EXERCISE DESCRIPTION: Take each line below that has "Uzerche" and copy it.
─── SUPPLIED MATERIAL ───
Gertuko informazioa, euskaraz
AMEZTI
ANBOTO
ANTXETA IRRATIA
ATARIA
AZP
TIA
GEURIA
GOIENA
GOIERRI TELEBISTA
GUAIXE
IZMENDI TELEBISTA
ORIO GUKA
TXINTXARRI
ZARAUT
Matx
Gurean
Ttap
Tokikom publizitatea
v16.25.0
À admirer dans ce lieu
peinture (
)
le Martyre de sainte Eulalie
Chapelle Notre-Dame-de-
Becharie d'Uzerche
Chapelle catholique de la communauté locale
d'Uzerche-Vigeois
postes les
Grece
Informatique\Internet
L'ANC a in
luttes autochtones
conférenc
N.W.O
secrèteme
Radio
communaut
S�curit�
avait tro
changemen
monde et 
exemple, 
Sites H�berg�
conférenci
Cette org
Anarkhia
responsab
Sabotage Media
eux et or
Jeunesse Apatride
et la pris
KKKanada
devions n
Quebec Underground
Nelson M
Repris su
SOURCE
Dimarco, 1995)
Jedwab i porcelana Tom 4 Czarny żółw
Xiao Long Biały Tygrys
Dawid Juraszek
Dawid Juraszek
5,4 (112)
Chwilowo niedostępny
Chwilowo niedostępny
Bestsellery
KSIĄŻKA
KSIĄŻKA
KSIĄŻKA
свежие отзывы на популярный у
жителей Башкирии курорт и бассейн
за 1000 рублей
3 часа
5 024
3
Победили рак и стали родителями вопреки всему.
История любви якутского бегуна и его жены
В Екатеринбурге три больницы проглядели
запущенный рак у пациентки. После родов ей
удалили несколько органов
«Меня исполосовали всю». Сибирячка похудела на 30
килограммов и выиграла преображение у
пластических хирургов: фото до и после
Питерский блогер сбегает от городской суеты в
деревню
───
RESULT:
Becharie d'Uzerche
d'Uzerche-Vigeois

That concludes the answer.